Aziz Toure racconta la propria storia fatta di coraggio, determinazione voglia di farcela malgrado tutto e tutti. Il calciatore della primavera del Palermo non ha avuto una vita facile, e nel corso di un’intervista rilasciata a Fanpage il giocatore ha parlato del proprio trascorso.
L’ARRIVO DI AZIZ
«Ero nei centri di detenzione. A volte andavamo a lavorare per guadagnare qualcosa, il pane da mangiare. Ti dicevano di andare a lavorare per loro, e poi se ci mettevamo d’accordo per il costo, a volte c’erano alcuni che non rispettavano il patto e ci cacciavano con i fucili dicendo: “Vai via da qua altrimenti ti ammazzo”».
«Io sono Toure Aziz Kader, nato in Costa d’Avorio, precisamente a Daloa, la terza città più grande del mio Paese.
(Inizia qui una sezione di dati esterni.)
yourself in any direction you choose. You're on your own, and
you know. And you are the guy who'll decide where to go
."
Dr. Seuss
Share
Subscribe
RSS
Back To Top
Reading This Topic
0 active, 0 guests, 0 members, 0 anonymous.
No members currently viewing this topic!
Sono partito dal mio Paese e poi ho attraversato il Burkina Faso, passando per il Niger fino alla Libia. Abbiamo impiegato 7 giorni nel deserto del Sahara. In Libia sono rimasto circa 8 mesi, poi da lì sono arrivati in Italia, sbarcando ad Augusta».
«Quando sono partito i miei genitori non sapevano nulla, perché io avevo detto loro che andavo a fare un provino in un altro paese della Costa d’Avorio, poi non mi hanno più sentito e si erano preoccupati. Una volta arrivato in Libia li ho chiamati: “State tranquilli, non ero andato a fare un provino ma sto cercando di andare a realizzare il mio sogno”».
IL SUO SOGNO
«Volevo venire in Italia per la mia famiglia e per avere un futuro migliore. Vorrei tanto realizzare il mio sogno: il primo piccolo sogno è esordire nella prima squadra e poi, chissà, sperare di arrivare in Champions League, giocare la finale e magari vincerla pure. Io non avevo intenzione di rimanere in Italia perché la mia destinazione era in Francia, ma grazia a quella famiglia ho deciso di rimanere qui e realizzare il mio sogno. Non ho avuto dubbi di restare a Palermo quando si è presentata l’opportunità».
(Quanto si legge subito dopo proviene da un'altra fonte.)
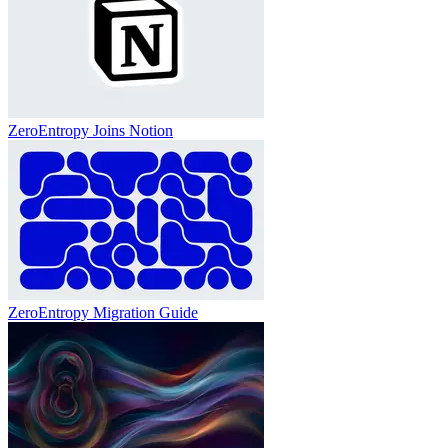
ZeroEntropy Joins Notion
ZeroEntropy Migration Guide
«Non è stato facile arrivare da un altro paese, anche quando c’è da imparare una nuova cultura. Voglio ringraziare il mio paese, i balestratesi, soprattutto la mia famiglia Calagna-Monticciolo che mi hanno accolto come un loro figlio. Le mie sorelle mi hanno aiutato tantissimo anche per imparare la lingua prima di andare a scuola, e i professori pure mi hanno aiutato parecchio in due anni».